Le fondateur du régime, Mao Tsé-toung, avait envoyé des millions d’intellectuels chinois se faire «rééduquer» par les paysans.

L’initiative intervient après que le président Xi Jinping a dénoncé à la mi-octobre la «vulgarité» de certaines productions artistiques, invitant les créateurs à promouvoir les «valeurs socialistes», le patriotisme et à «servir le peuple». Il avait déjà suscité la comparaison avec Mao dans la presse officielle.

L’administration générale de l’Etat en charge de la presse, de la radio, du cinéma et de la télévision «va organiser l’envoi des personnels du cinéma et des productions de séries télévisuelles dans des communautés de base, des villages et des sites miniers pour y effectuer des enquêtes de terrain sur une base trimestrielle», a indiqué l’agence, citant un document officiel de cette administration de supervision des médias.

Faire taire les critiques

Scénaristes, metteurs en scène, animateurs radio et présentateurs de télévision seront également envoyés vivre au moins 30 jours «parmi les minorités ethniques et dans les zones frontalières, ainsi que dans des zones ayant fourni une contribution majeure à la victoire nationale de la guerre révolutionnaire» qui conduisit à la prise du pouvoir communiste en 1949, selon l’agence.

En «vivant parmi les masses», les «travailleurs de l’art et de la littérature» vont ainsi pouvoir «être stimulés dans l’acquisition d’un point de vue correct sur l’art et créer plus de chefs-d’œuvre», selon le document cité par Chine nouvelle.

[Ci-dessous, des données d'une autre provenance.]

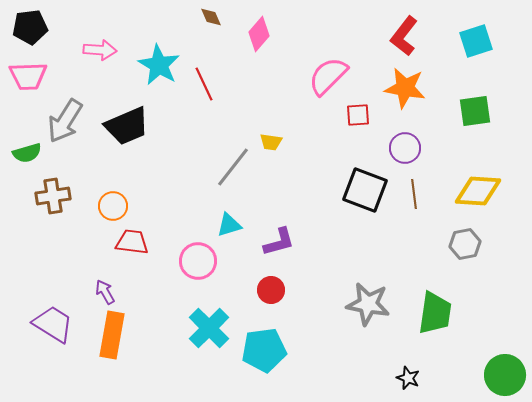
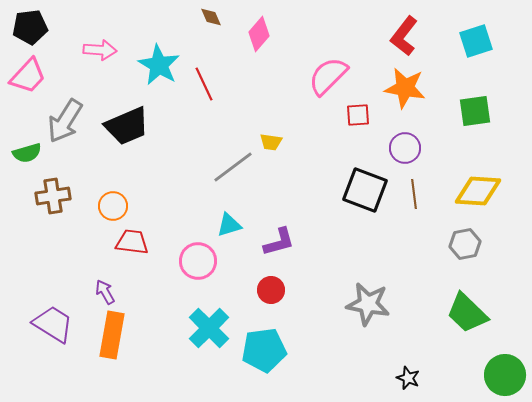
pink trapezoid: rotated 45 degrees counterclockwise
gray line: rotated 15 degrees clockwise
green trapezoid: moved 32 px right; rotated 126 degrees clockwise
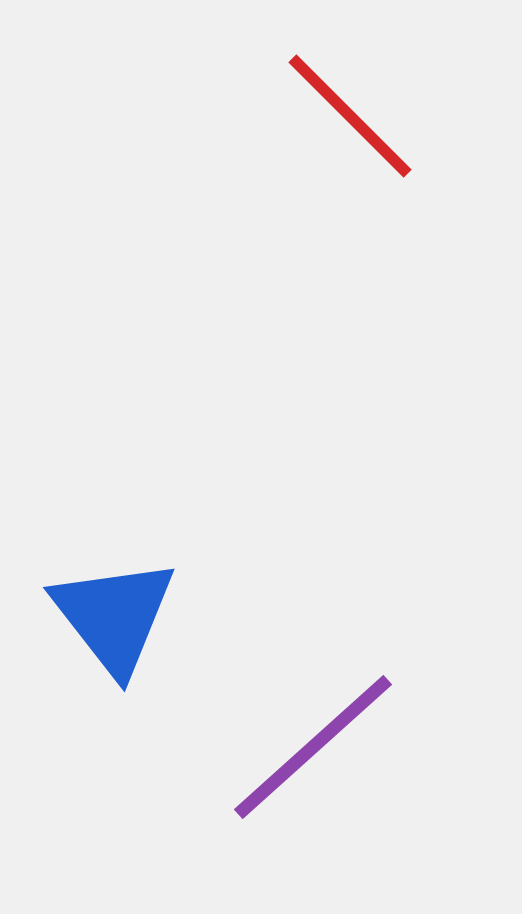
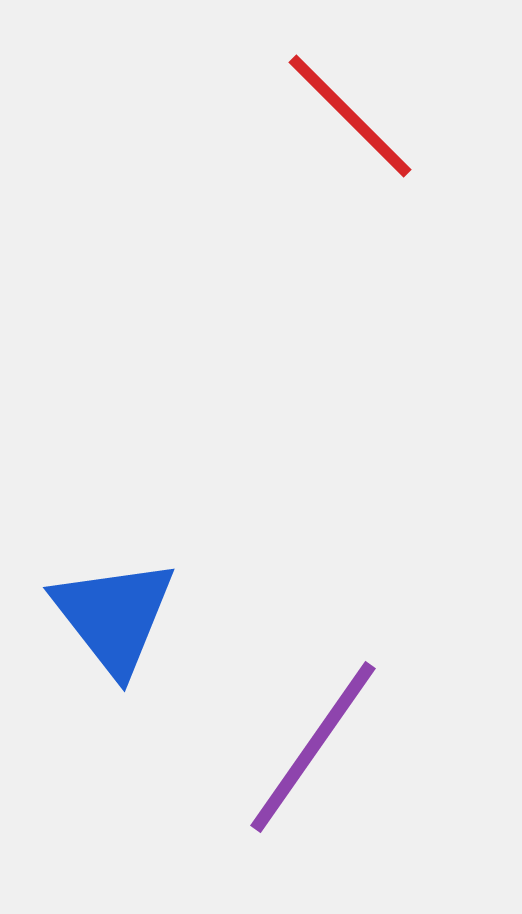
purple line: rotated 13 degrees counterclockwise
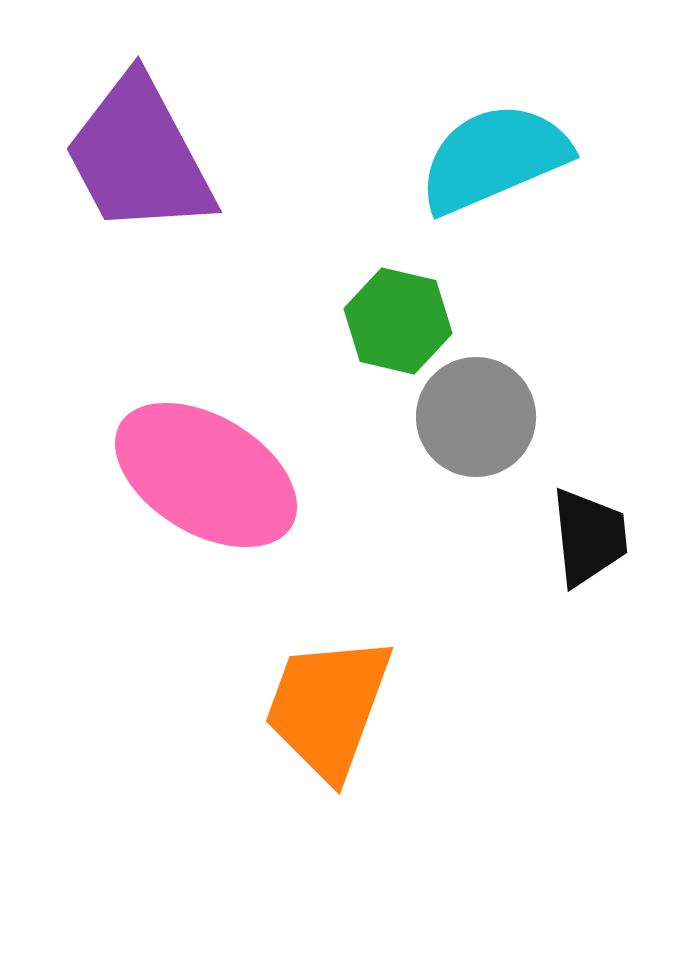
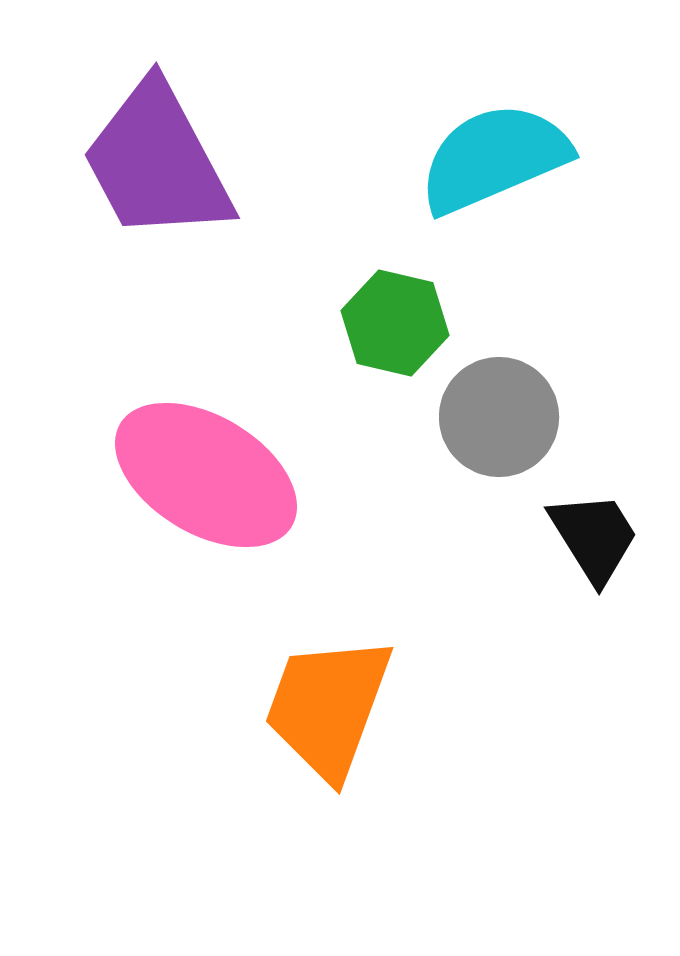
purple trapezoid: moved 18 px right, 6 px down
green hexagon: moved 3 px left, 2 px down
gray circle: moved 23 px right
black trapezoid: moved 5 px right; rotated 26 degrees counterclockwise
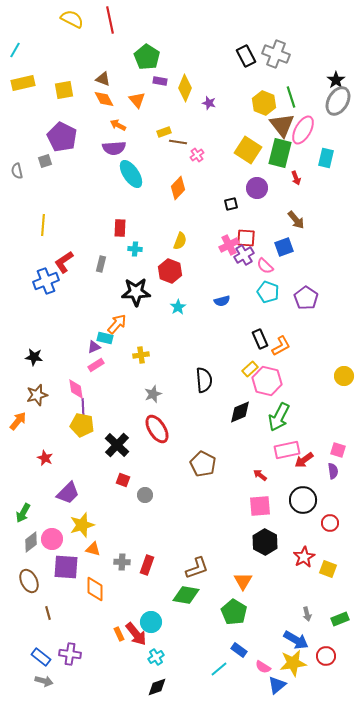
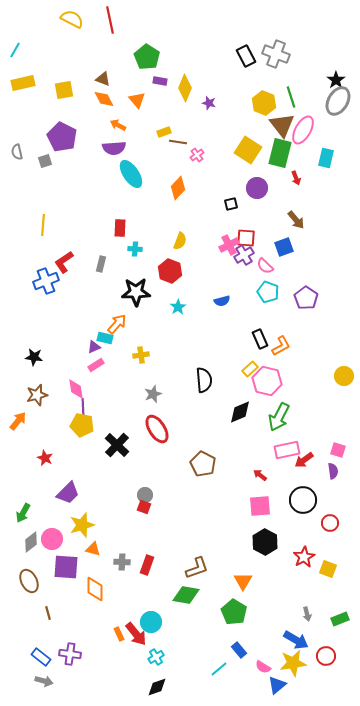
gray semicircle at (17, 171): moved 19 px up
red square at (123, 480): moved 21 px right, 27 px down
blue rectangle at (239, 650): rotated 14 degrees clockwise
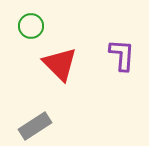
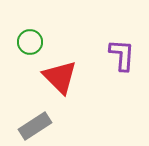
green circle: moved 1 px left, 16 px down
red triangle: moved 13 px down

Pour Joseph Cheng, professeur de sciences politiques à la City University de Hongkong, cette initiative, sans précédent depuis la Révolution culturelle (1966-1976), s’apparente à une «campagne de rectification» de style maoïste, destinée à réduire au silence les critiques contre le président Xi Jinping.

Ce dernier s’est fait le promoteur d’une politique générale beaucoup plus répressive, notamment en matière de censure, depuis son arrivée au pouvoir en 2012.